Dirty car wash water contains toxic pollutants from the car and the soap. Contrary to popular belief, this dirty wash water does not get cleaned at a wastewater treatment plant before it enters into the nearest stream, lake or sound. These contaminants can harm fish and wildlife, pollute streams, lakes and rivers, and even seep into our groundwater, an important source of drinking water.

Dead Zones

A dead zone is an area where nutrient levels are so high that the oxygen has been largely or entirely depleted. Marine life living in this zone either flee if mobile or die.
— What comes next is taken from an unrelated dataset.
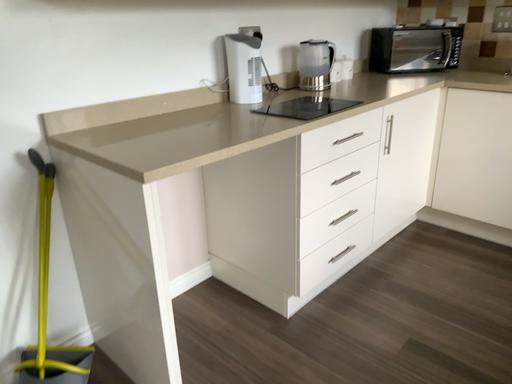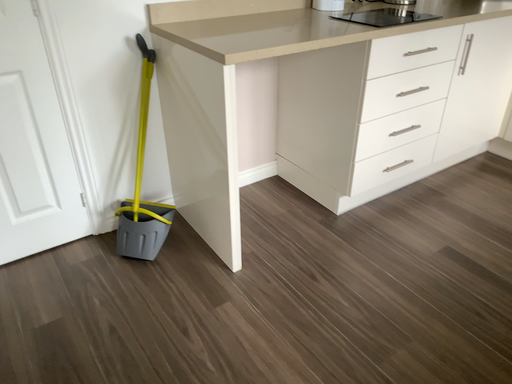 Question: How did the camera likely rotate when shooting the video?

Choices:
 (A) rotated right
 (B) rotated left

Answer: (B) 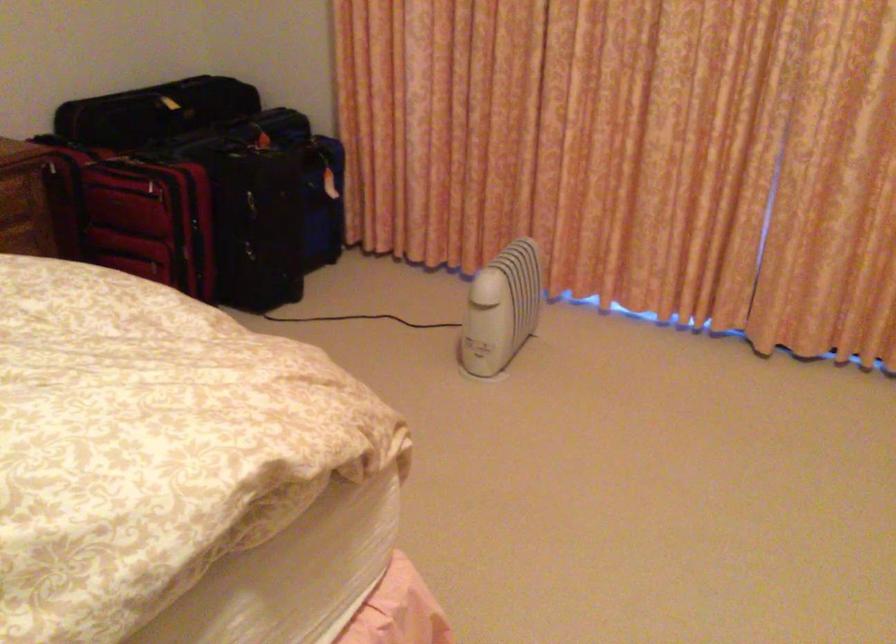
One of the largest dead zones on the planet is the Gulf of Mexico where the mouth of the Mississippi—one of Colorado’s drainage point—ends.

The Gulf of Mexico supplies:

  • 72% of US shrimp
  • 66% of harvested oysters
  • 16% of commercial fishing

The impacts of dead zones can be devastating, both economically and environmentally. In Louisiana for example, the dead zone amounts to about 235,000 tons (470 million pounds) of seafood lost every year. Each year the size of dead zones shifts and grows. In 2015 it was nearly 6,500 square miles, roughly the size of Connecticut and Rhode Island combined. The dead zone ranges anywhere from 4,500-8,500 square miles of ocean.

Hypoxic zones can occur naturally, but they are greatly enhanced by human activity. Excess nutrients are the primary cause of dead zones. Nutrients lead to an overgrowth of algae, which eventually decomposes in rivers or the ocean, and oxygen is required to decompose the excess algae, depleting the surrounding water of the oxygen needed to support life. Marine life then either flee if able or are left to suffocate.

There over 550 dead zones worldwide, and the second largest resides in the northern Gulf of Mexico. In the United States, dead zones are also prominent on along the East Coast and in the Great Lakes.